Regional department store chain Belk has entered into a Restructuring Support Agreement (RSA) with its majority owner Sycamore Partners on a plan to recapitalize the business and significantly reduce debt by approximately $450 million.
Under the terms of the RSA, Sycamore will retain majority control of the company. The retailer has received financing commitments for $225 million in new capital from Sycamore Partners, leading global investment firms KKR and Blackstone Credit, and certain existing first lien term lenders.
Belk officials said the infusion of new capital is expected to support the company’s continued investment in strategic initiatives, including delivering a seamless omnichannel shopping experience and expanding its product offerings in home goods, outdoor and wellness.

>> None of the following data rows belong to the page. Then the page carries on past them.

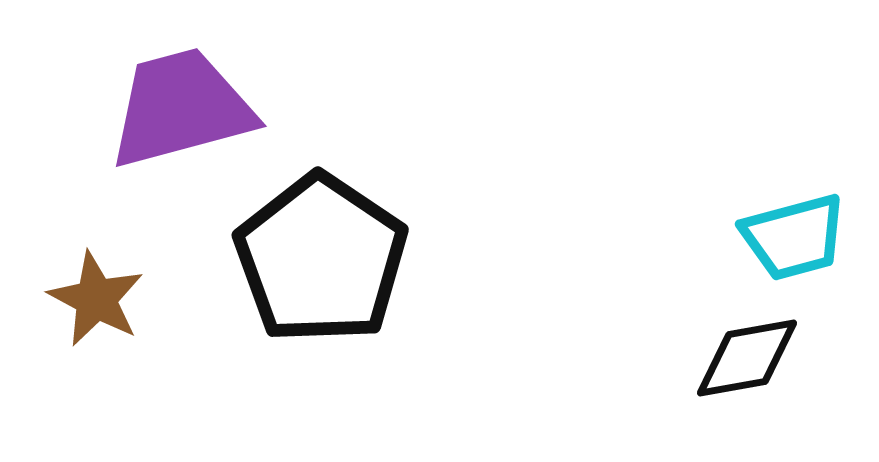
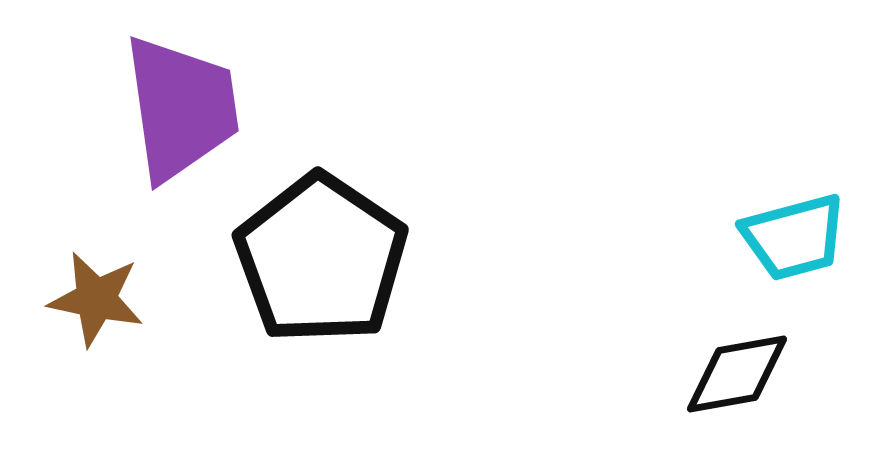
purple trapezoid: rotated 97 degrees clockwise
brown star: rotated 16 degrees counterclockwise
black diamond: moved 10 px left, 16 px down
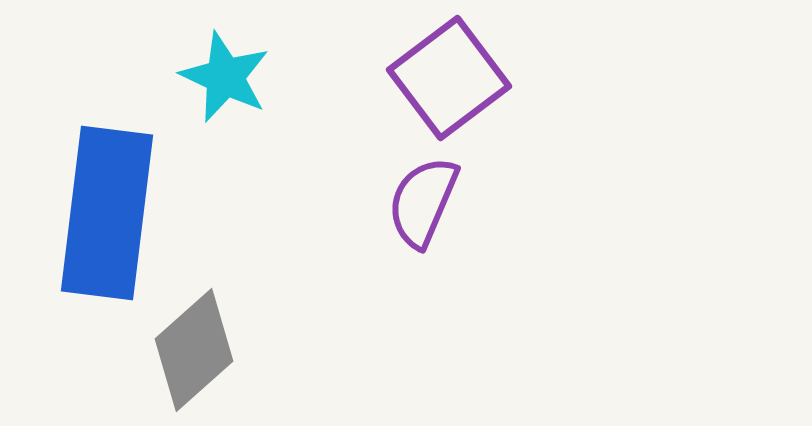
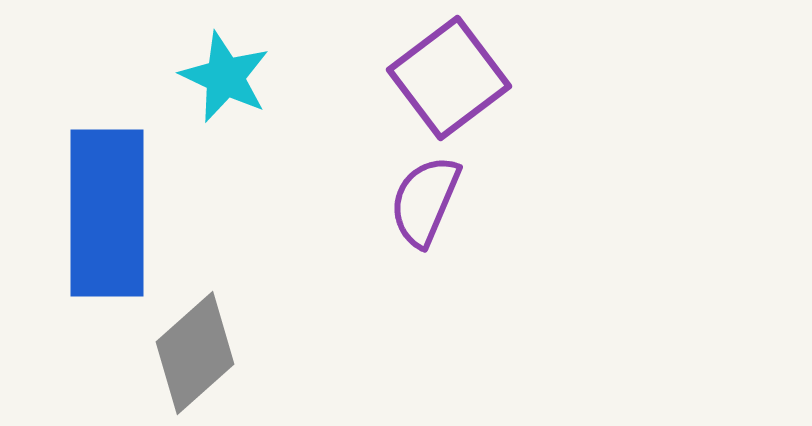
purple semicircle: moved 2 px right, 1 px up
blue rectangle: rotated 7 degrees counterclockwise
gray diamond: moved 1 px right, 3 px down
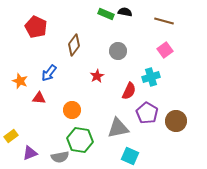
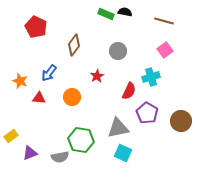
orange circle: moved 13 px up
brown circle: moved 5 px right
green hexagon: moved 1 px right
cyan square: moved 7 px left, 3 px up
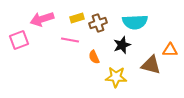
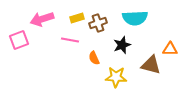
cyan semicircle: moved 4 px up
orange triangle: moved 1 px up
orange semicircle: moved 1 px down
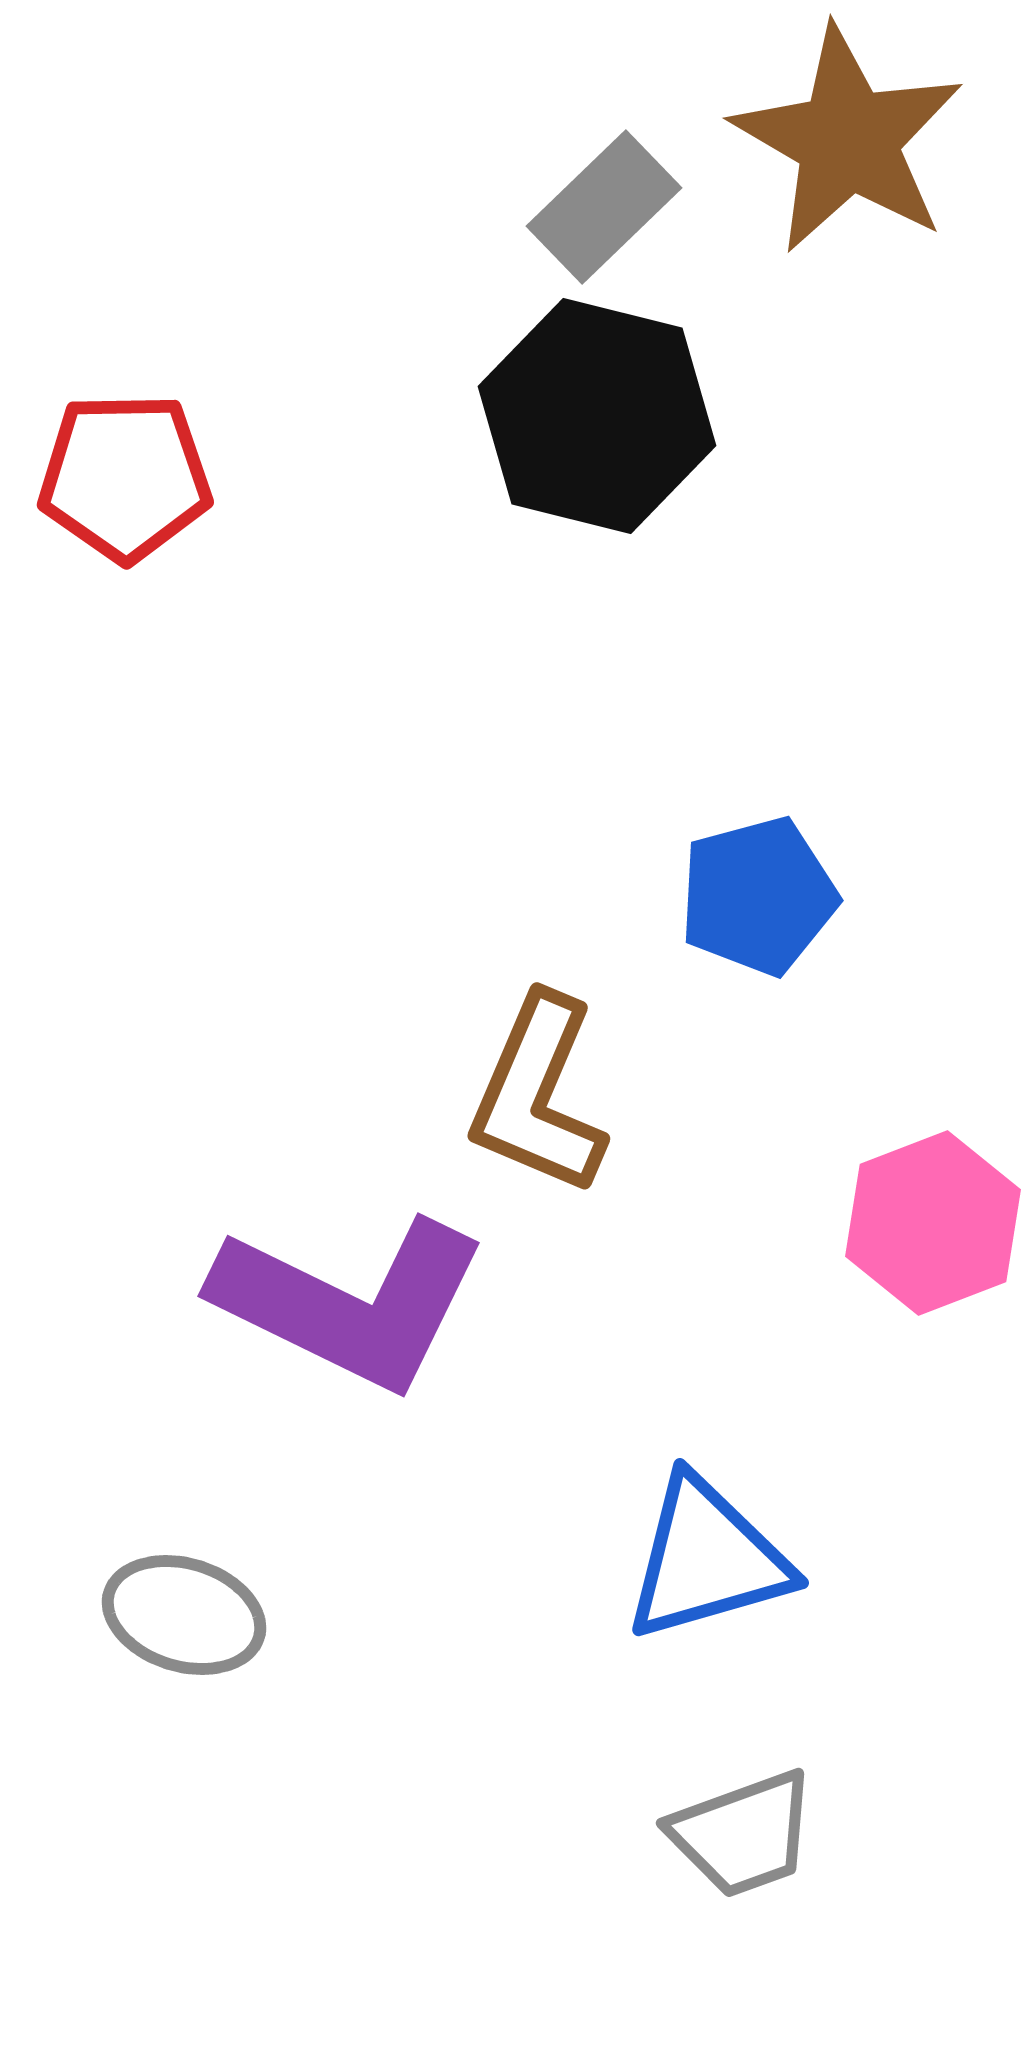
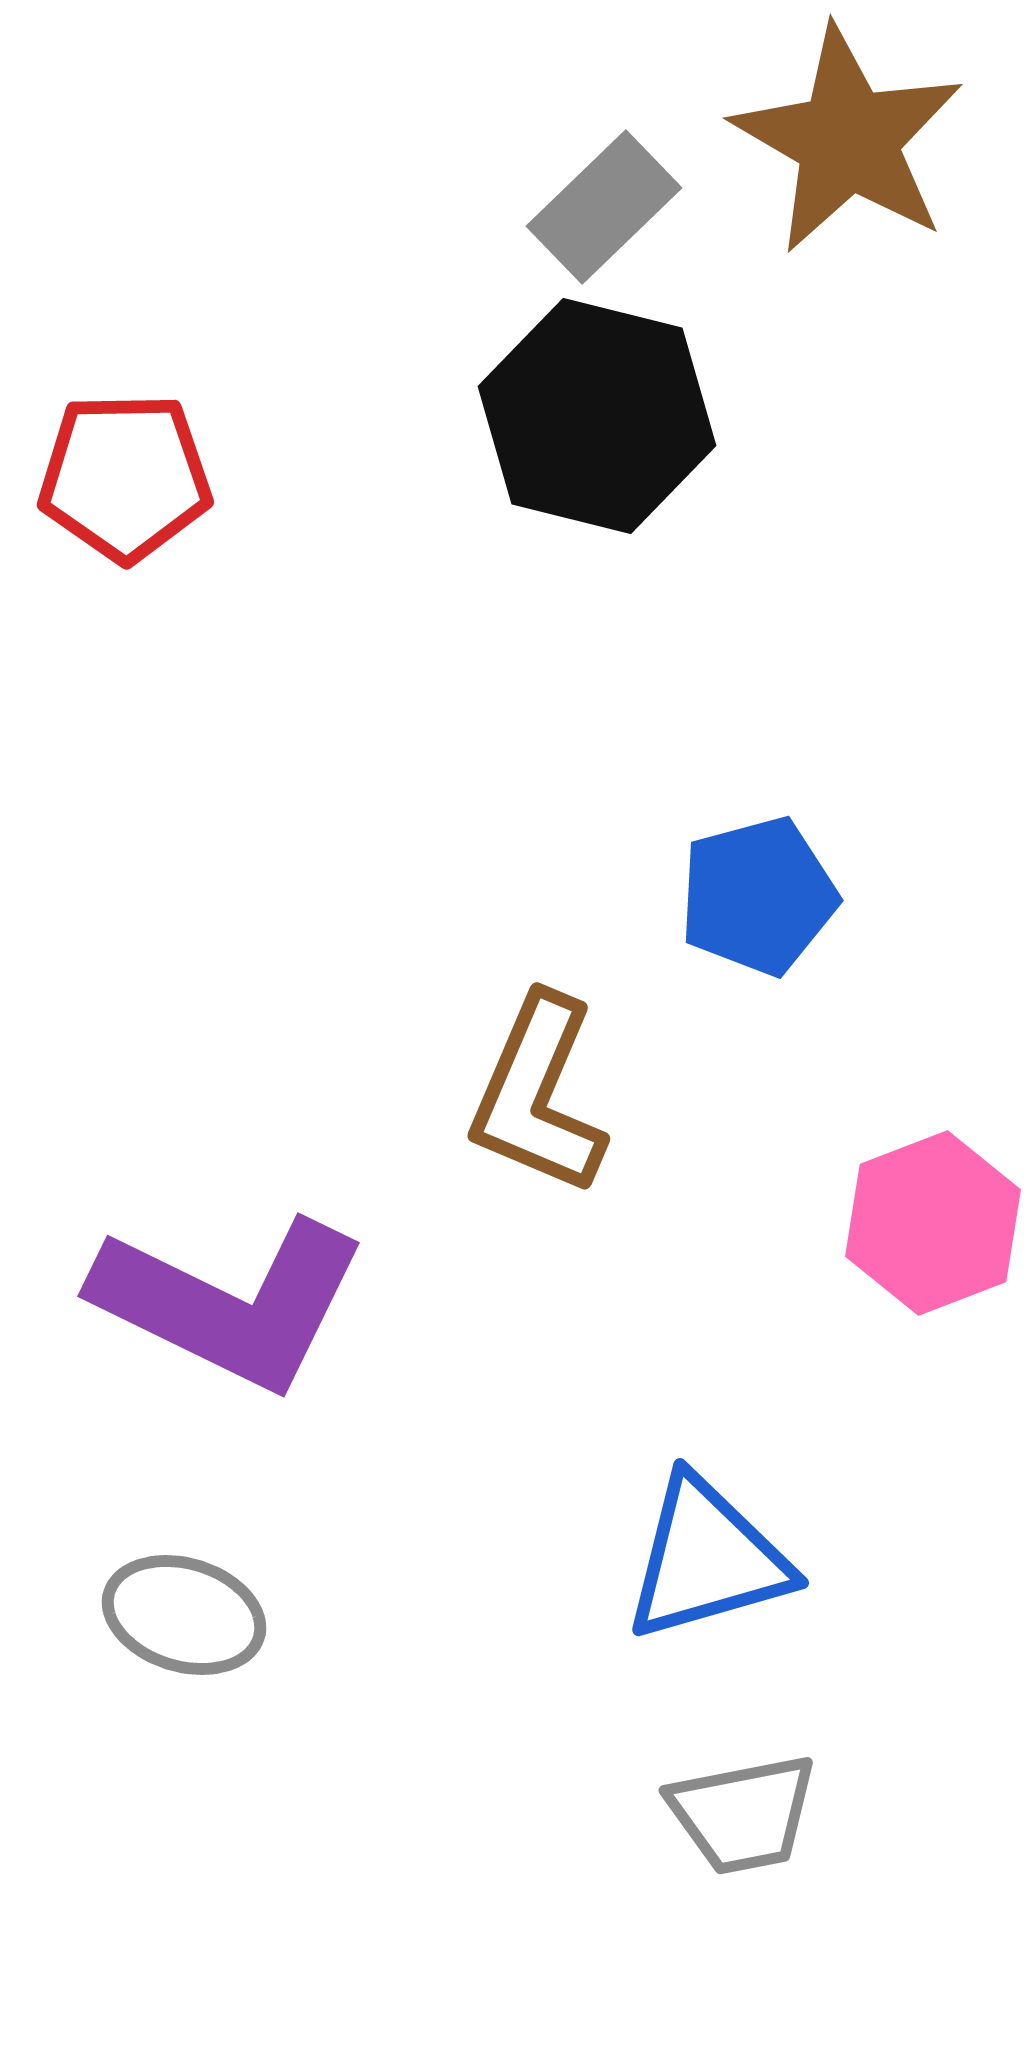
purple L-shape: moved 120 px left
gray trapezoid: moved 20 px up; rotated 9 degrees clockwise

“Like all retailers navigating COVID-19, our priority has been the safety of our associates, customers and communities. As the ongoing effects of the pandemic have continued, we’ve been assessing potential options to protect our future,” said Lisa Harper, Belk CEO. “We’re confident that this agreement puts us on the right long-term path toward significantly reducing our debt and providing us with greater financial flexibility to meet our obligations and to continue investing in our business, including further enhancements and additions to Belk’s omnichannel capabilities.”
Based in Charlotte, N.C., the privately-owned department store opened its first store in 1888. Today, Belk has 300 stores in 16 Southeastern states.